Jazzing up a Drizzle Cake
Anyone who likes lemons will love lemon drizzle cake. Light, fluffy, and deliciously zesty, it is the perfect cake for any occasion - any time of the day! Although the exact origin of lemon cake is unknown, it probably derives from the pound cake, which first appeared in England around the start of the 17th century. Pound cake is a simple yet dense cake traditionally made to feed large groups of people. To the Victorian sponge it has a richer flavour. Made with a pound of each ingredient: flour, butter, eggs, and sugar.
The first recipe for sponge cake appeared in 1615, and rapidly took off. In one direction it became a savoy cake (a fatless sponge ideal for trifles), the other became termed a pound cake (requiring one pound – roughly 500g – each of the four main ingredients). It is from the latter we suspect the lemon drizzle derives.
Now we do admit the lemon drizzle cake is perfect as it is. It certainly needs no deviation from the classic recipe, yet we have decided to go against tradition (breath in a sigh of shock!). Having made some dandelion syrup earlier in the season, we thought why not see how it works in a drizzle cake. Poured over sponge, we thought dandelion syrup on its own might taste over gooey or sticky (if there is such a thing as too sticky!).
Combining this wild sweet syrup with a lemon zesty sharpness might just be the makings of a new type of drizzle cake... why not try the recipe below and see what you think yourself?
Homemade Lemon & Dandelion Syrup Drizzle Cake
- 175g/6oz softened butter
- 175g/6oz golden caster sugar
- 2 large free-range eggs
- 175g/6oz self-raising flour
- zest and juice of 1/2 a lemon
- optional: 1/2 tsp vanilla bean paste (or vanilla extract)
For the drizzle topping
- 1½ lemons, juiced
- 85g caster sugar (+ a little extra to sprinkle on top)
- 2 tbsp dandelion syrup
- Preheat the oven to 180C / 350F / Gas Mark 4. Grease a 2lb (900g) loaf tin.
- Cream the butter and sugar together until pale and fluffy.
- Beat in the eggs one at a time, adding a tbsp of flour with each.

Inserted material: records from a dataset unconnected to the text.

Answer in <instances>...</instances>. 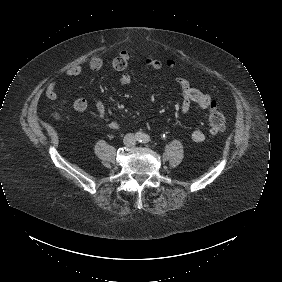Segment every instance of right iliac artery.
<instances>
[{
    "label": "right iliac artery",
    "instance_id": "obj_1",
    "mask_svg": "<svg viewBox=\"0 0 282 282\" xmlns=\"http://www.w3.org/2000/svg\"><path fill=\"white\" fill-rule=\"evenodd\" d=\"M136 139L139 141H142V134L141 133H137L136 134Z\"/></svg>",
    "mask_w": 282,
    "mask_h": 282
}]
</instances>
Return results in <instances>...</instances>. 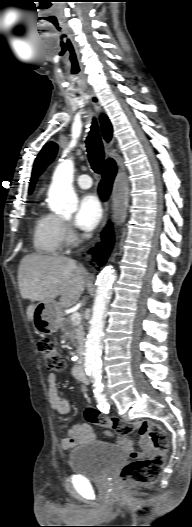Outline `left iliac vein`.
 Instances as JSON below:
<instances>
[{
  "label": "left iliac vein",
  "mask_w": 192,
  "mask_h": 527,
  "mask_svg": "<svg viewBox=\"0 0 192 527\" xmlns=\"http://www.w3.org/2000/svg\"><path fill=\"white\" fill-rule=\"evenodd\" d=\"M107 394H108V393H107ZM108 401H109V403H112V400H111L109 397H108Z\"/></svg>",
  "instance_id": "1"
}]
</instances>
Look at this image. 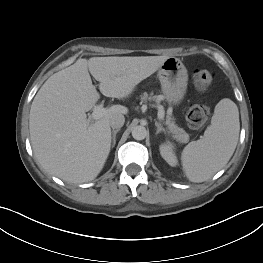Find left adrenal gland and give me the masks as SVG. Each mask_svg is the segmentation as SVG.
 <instances>
[{"label": "left adrenal gland", "mask_w": 263, "mask_h": 263, "mask_svg": "<svg viewBox=\"0 0 263 263\" xmlns=\"http://www.w3.org/2000/svg\"><path fill=\"white\" fill-rule=\"evenodd\" d=\"M155 126L157 127L156 134H159L160 132H164L165 134L167 133L165 128H163V126L159 122L156 121Z\"/></svg>", "instance_id": "left-adrenal-gland-1"}]
</instances>
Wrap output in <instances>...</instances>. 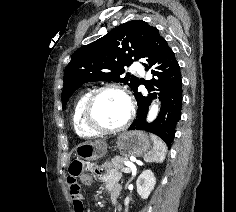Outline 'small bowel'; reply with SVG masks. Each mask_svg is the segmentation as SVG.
I'll return each mask as SVG.
<instances>
[{
	"label": "small bowel",
	"instance_id": "c3829d8e",
	"mask_svg": "<svg viewBox=\"0 0 236 212\" xmlns=\"http://www.w3.org/2000/svg\"><path fill=\"white\" fill-rule=\"evenodd\" d=\"M100 176L104 181L105 186L112 193L113 197H116L119 191V186H118L119 174L114 171H109V172H102ZM65 179L68 180L69 183V192L71 194L74 212H84L82 195L80 193L82 191V188L80 187L82 180L78 179V175H71V173L70 175H66Z\"/></svg>",
	"mask_w": 236,
	"mask_h": 212
}]
</instances>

This stops the mixture from splitting.
- Fold in the rest of the flour.
- Gently stir in the lemon zest, juice, and vanilla (if using).

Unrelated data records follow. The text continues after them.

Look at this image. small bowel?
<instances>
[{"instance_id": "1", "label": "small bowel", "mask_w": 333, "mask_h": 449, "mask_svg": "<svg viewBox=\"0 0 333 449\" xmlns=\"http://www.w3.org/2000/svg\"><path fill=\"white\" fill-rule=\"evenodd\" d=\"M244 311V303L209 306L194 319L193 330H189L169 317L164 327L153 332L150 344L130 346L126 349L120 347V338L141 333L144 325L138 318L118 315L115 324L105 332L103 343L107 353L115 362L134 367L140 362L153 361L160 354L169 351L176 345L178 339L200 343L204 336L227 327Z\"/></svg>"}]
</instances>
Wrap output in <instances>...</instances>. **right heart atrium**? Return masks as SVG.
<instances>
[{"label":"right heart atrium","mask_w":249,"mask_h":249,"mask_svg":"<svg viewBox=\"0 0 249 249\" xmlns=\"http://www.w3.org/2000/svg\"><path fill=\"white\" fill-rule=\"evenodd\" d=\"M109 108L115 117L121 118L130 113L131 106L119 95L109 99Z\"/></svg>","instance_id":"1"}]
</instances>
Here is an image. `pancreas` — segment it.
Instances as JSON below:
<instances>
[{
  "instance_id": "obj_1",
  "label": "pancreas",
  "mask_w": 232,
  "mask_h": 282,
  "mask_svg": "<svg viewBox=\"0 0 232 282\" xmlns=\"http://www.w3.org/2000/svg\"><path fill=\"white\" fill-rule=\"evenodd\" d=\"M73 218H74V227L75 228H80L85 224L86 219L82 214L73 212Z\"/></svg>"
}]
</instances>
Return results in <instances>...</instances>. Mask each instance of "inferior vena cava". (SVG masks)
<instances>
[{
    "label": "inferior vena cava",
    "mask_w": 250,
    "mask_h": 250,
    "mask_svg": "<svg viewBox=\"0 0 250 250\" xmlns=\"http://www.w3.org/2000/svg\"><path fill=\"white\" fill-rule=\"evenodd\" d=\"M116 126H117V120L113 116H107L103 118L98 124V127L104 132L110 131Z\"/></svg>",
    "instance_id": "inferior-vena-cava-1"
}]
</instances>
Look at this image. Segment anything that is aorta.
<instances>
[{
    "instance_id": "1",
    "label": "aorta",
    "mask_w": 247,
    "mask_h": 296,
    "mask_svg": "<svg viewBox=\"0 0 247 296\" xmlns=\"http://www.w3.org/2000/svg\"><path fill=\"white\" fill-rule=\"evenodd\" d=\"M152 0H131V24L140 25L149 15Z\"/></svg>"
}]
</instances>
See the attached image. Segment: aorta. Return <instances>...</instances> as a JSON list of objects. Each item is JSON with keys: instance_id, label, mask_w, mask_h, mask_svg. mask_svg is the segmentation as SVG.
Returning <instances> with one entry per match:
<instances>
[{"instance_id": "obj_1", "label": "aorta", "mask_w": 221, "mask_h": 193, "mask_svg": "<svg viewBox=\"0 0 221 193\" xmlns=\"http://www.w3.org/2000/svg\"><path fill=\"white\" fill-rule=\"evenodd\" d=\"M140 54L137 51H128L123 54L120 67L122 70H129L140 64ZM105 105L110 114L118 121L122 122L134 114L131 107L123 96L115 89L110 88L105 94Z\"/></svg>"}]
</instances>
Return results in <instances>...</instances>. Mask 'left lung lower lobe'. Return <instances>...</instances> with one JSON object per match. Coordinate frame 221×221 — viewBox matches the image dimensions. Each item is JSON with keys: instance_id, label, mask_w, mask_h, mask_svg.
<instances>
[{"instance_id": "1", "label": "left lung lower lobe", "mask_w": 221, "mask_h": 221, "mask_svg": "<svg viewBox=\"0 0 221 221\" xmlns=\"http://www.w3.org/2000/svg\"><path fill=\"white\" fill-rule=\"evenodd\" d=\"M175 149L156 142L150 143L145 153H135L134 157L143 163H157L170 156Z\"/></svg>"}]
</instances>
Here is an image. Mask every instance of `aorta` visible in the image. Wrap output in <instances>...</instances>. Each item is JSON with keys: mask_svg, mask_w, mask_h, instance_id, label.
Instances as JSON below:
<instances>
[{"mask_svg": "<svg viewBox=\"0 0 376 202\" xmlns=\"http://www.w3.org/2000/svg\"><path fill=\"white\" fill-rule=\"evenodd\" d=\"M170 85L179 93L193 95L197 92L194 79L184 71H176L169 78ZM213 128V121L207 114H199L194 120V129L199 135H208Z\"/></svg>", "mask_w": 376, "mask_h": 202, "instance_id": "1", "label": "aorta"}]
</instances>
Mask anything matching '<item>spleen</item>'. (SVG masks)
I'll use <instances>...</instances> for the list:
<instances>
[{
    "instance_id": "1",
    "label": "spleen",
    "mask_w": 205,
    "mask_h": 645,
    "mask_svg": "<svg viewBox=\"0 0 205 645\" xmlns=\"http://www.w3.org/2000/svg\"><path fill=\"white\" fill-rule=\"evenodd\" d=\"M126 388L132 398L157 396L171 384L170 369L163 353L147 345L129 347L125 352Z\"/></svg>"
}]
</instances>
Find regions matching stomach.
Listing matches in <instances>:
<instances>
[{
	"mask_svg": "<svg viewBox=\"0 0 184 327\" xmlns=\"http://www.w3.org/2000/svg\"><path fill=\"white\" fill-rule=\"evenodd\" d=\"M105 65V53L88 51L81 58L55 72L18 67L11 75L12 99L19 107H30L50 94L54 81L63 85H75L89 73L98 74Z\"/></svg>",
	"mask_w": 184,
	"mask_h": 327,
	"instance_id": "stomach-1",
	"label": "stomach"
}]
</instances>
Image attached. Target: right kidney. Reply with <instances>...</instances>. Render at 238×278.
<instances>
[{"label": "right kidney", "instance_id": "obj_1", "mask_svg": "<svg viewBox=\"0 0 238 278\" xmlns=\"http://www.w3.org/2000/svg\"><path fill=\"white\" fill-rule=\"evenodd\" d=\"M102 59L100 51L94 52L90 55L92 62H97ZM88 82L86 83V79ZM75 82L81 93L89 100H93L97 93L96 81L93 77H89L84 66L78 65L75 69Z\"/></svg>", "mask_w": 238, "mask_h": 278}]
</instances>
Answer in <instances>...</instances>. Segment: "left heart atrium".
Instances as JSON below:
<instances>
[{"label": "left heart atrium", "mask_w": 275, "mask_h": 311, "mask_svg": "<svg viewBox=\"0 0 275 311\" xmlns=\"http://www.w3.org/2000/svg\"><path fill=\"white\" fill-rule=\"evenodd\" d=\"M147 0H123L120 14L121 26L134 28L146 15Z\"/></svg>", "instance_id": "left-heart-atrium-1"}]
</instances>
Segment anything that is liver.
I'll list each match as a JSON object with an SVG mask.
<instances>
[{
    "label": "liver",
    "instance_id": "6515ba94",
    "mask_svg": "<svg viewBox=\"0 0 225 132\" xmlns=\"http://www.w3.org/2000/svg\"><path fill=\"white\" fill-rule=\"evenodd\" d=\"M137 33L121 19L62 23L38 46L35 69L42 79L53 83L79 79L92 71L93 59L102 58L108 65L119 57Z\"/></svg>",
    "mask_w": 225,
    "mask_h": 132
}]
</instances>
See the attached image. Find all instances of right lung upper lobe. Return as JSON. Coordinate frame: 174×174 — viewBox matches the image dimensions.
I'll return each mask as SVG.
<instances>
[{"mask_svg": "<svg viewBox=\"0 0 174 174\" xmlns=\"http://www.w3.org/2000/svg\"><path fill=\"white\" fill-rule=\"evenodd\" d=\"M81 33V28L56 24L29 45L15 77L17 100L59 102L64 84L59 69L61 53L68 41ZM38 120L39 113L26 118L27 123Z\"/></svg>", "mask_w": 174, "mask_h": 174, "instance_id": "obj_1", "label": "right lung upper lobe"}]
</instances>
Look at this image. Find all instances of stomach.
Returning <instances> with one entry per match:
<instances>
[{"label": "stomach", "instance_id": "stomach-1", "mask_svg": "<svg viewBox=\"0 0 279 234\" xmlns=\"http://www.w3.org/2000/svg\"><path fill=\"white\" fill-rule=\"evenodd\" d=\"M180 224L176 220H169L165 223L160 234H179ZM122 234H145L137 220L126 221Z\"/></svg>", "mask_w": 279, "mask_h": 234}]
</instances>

- Spoon into the tin and bake until golden and firm to the touch, approx 35-40 minutes.
- Take out of the oven and allow to rest in the tin while you make the drizzle.
- Combine the lemon juice and sugar in a small saucepan and simmer over a low heat until the sugar has dissolved.
- While the cake is still warm poke holes in it, with a skewer or fork.
- Gently drizzle half the lemon syrup over the top until completely absorbed.
- Spoon over the dandelion syrup, followed by the remaining lemon syrup.
- While still moist, sprinkle the top with extra sugar to give it that authentic drizzle-cake style topping.
- Use a light coat of icing sugar, instead of the sugar sprinkle, if you prefer a thicker sweeter top.
- If the top starts browning too quickly during the cooking process, cover it with a lid or foil.
- This cake is best eaten fresh but will keep in an airtight container in a fridge for a week.
- Too yummy to last long enough to test how well it freezes. Though going by traditional drizzle cakes, we suspect it will freeze perfectly for up to 3 months, in an airtight container.
- To thaw the cake, place on a wire rack and leave at room temperature for 3 to 4 hours. Once the cake has thawed, store it in an airtight container in a cool place. Eat within a few days.
- Edible flowers are a great way to add a final touch of delight to your cake. Here we used violas and nasturtiums.
- We encourage you to experiment with all manor of wild and edible decorative delights. This is one of the fun and playful part of baking!
- Did you know you can eat the entire Nasturtium plant. The leaves have a peppery taste, similar to rocket and watercress. The flowers are slightly milder and sweeter. The seeds are hot and flavourful, and can be dried and ground as a pepper substitute. This wild and wonderful plant contain high amounts of manganese, iron, flavonoids, and beta carotene. A good source of vitamin C, the nasturtium plant has many herbal medicinal uses. It has the ability to improve the immune system, tackling sore throats, coughs, and colds. Tea made from the leaves is a common preventative for colds and flu. It also has anti-bacterial, anti-fungal and antiseptic qualities.
- The Viola is a delicate plant, in both appearance and taste. Commonly known as heartsease for its medicinal properties, Viola tricolor has long been used as an edible flower, sprinkled on salads or desserts. The leaves are high in vitamins A and C, and can be used in salads or cooked as greens.